• _Task statement_
Look at each line of the listing. Copy those that hold the string "access".

========================================================================

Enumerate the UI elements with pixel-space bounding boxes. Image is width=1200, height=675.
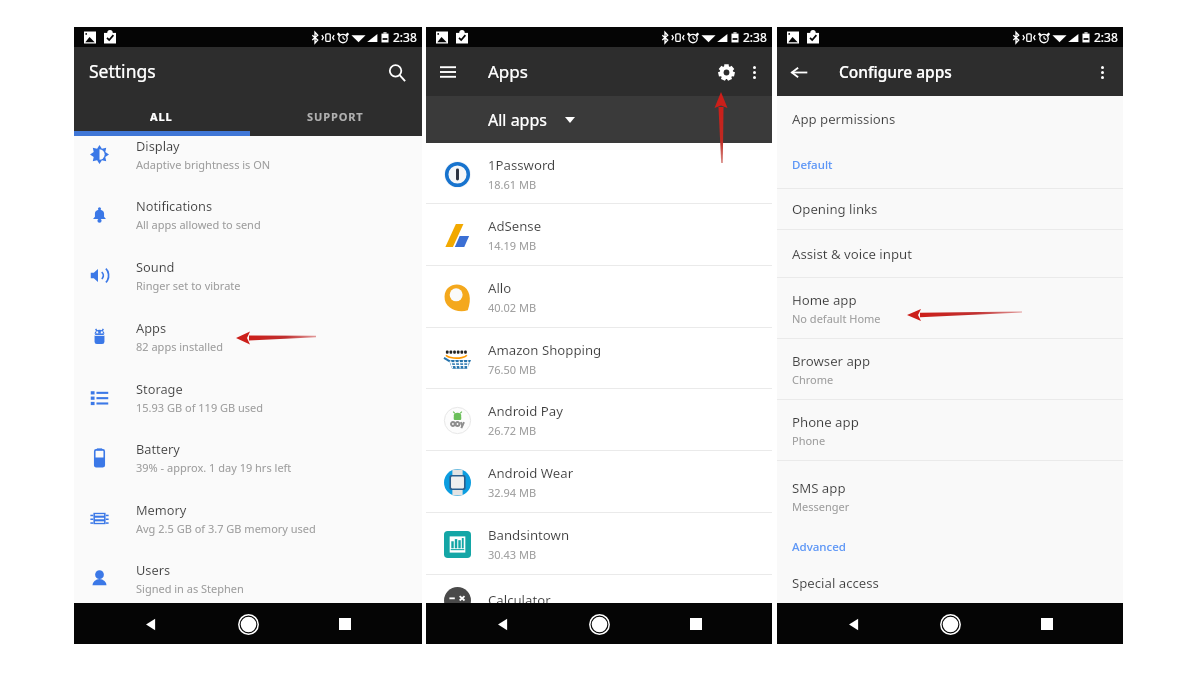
staticText: Advanced xyxy=(792,539,846,555)
staticText: Bandsintown xyxy=(488,526,570,544)
button[interactable]: 1Password xyxy=(426,144,772,204)
button[interactable]: Settings xyxy=(711,57,741,87)
button[interactable]: App permissions xyxy=(777,96,1123,141)
button[interactable]: Search xyxy=(383,59,411,87)
staticText: Chrome xyxy=(792,372,834,387)
button[interactable]: Apps xyxy=(74,306,422,366)
staticText: App permissions xyxy=(792,110,896,128)
staticText: Android Pay xyxy=(488,402,563,420)
staticText: Settings xyxy=(89,59,156,83)
staticText: Browser app xyxy=(792,352,871,370)
staticText: 40.02 MB xyxy=(488,300,537,315)
button[interactable]: Android Pay xyxy=(426,390,772,450)
button[interactable]: Recent apps xyxy=(325,604,365,644)
button[interactable]: Sound xyxy=(74,245,422,305)
button[interactable]: Amazon Shopping xyxy=(426,329,772,389)
staticText: Assist & voice input xyxy=(792,245,912,263)
staticText: SMS app xyxy=(792,479,846,497)
staticText: Allo xyxy=(488,279,512,297)
staticText: 2:38 xyxy=(743,29,767,45)
staticText: Messenger xyxy=(792,499,850,514)
button[interactable]: Back xyxy=(834,604,874,644)
staticText: Opening links xyxy=(792,200,878,218)
staticText: SUPPORT xyxy=(307,109,364,124)
button[interactable]: Browser app xyxy=(777,339,1123,399)
staticText: Memory xyxy=(136,501,187,518)
staticText: All apps allowed to send xyxy=(136,217,261,232)
staticText: 14.19 MB xyxy=(488,238,537,253)
staticText: 26.72 MB xyxy=(488,423,537,438)
staticText: Storage xyxy=(136,380,183,397)
button[interactable]: Recent apps xyxy=(676,604,716,644)
staticText: 39% - approx. 1 day 19 hrs left xyxy=(136,460,292,475)
staticText: 1Password xyxy=(488,156,556,174)
staticText: Avg 2.5 GB of 3.7 GB memory used xyxy=(136,521,316,536)
staticText: Phone app xyxy=(792,413,859,431)
button[interactable]: Back xyxy=(483,604,523,644)
staticText: Android Wear xyxy=(488,464,574,482)
staticText: 15.93 GB of 119 GB used xyxy=(136,400,264,415)
button[interactable]: Phone app xyxy=(777,400,1123,460)
button[interactable]: Home xyxy=(930,604,970,644)
button[interactable]: AdSense xyxy=(426,205,772,265)
staticText: Default xyxy=(792,157,833,173)
button[interactable]: Back xyxy=(131,604,171,644)
button[interactable]: All apps xyxy=(488,109,575,131)
staticText: ALL xyxy=(150,109,173,124)
button[interactable]: More options xyxy=(1089,59,1115,85)
button[interactable]: Open navigation drawer xyxy=(433,57,463,87)
staticText: Amazon Shopping xyxy=(488,341,602,359)
staticText: 30.43 MB xyxy=(488,547,537,562)
staticText: Special access xyxy=(792,574,879,592)
staticText: 2:38 xyxy=(393,29,417,45)
button[interactable]: Display xyxy=(74,136,422,184)
staticText: Sound xyxy=(136,258,175,275)
staticText: Display xyxy=(136,137,180,154)
button[interactable]: Users xyxy=(74,548,422,603)
button[interactable]: Battery xyxy=(74,427,422,487)
staticText: AdSense xyxy=(488,217,542,235)
button[interactable]: Storage xyxy=(74,367,422,427)
button[interactable]: Opening links xyxy=(777,189,1123,229)
button[interactable]: Home xyxy=(579,604,619,644)
staticText: Configure apps xyxy=(839,61,952,82)
button[interactable]: Bandsintown xyxy=(426,514,772,574)
staticText: Notifications xyxy=(136,197,213,214)
button[interactable]: Calculator xyxy=(426,570,772,630)
button[interactable]: Android Wear xyxy=(426,452,772,512)
button[interactable]: Allo xyxy=(426,267,772,327)
staticText: All apps xyxy=(488,109,547,131)
staticText: 32.94 MB xyxy=(488,485,537,500)
staticText: 76.50 MB xyxy=(488,362,537,377)
button[interactable]: Notifications xyxy=(74,184,422,244)
button[interactable]: Special access xyxy=(777,563,1123,603)
staticText: Apps xyxy=(136,319,167,336)
staticText: No default Home xyxy=(792,311,881,326)
button[interactable]: Assist & voice input xyxy=(777,230,1123,277)
staticText: Phone xyxy=(792,433,826,448)
staticText: Adaptive brightness is ON xyxy=(136,157,271,172)
staticText: Ringer set to vibrate xyxy=(136,278,241,293)
staticText: Calculator xyxy=(488,591,551,609)
button[interactable]: Home xyxy=(228,604,268,644)
button[interactable]: SMS app xyxy=(777,461,1123,531)
staticText: Apps xyxy=(488,60,528,83)
staticText: Signed in as Stephen xyxy=(136,581,244,596)
staticText: Home app xyxy=(792,291,857,309)
button[interactable]: Home app xyxy=(777,278,1123,338)
button[interactable]: Recent apps xyxy=(1027,604,1067,644)
staticText: Users xyxy=(136,561,171,578)
button[interactable]: Memory xyxy=(74,488,422,548)
button[interactable]: Navigate up xyxy=(784,57,814,87)
staticText: 18.61 MB xyxy=(488,177,537,192)
staticText: 2:38 xyxy=(1094,29,1118,45)
staticText: 82 apps installed xyxy=(136,339,223,354)
button[interactable]: SUPPORT xyxy=(248,95,422,136)
staticText: Battery xyxy=(136,440,180,457)
button[interactable]: More options xyxy=(741,59,767,85)
button[interactable]: ALL xyxy=(74,95,248,136)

========================================================================

• _Answer to this problem_
staticText: Special access xyxy=(792,574,879,592)
button[interactable]: Special access xyxy=(777,563,1123,603)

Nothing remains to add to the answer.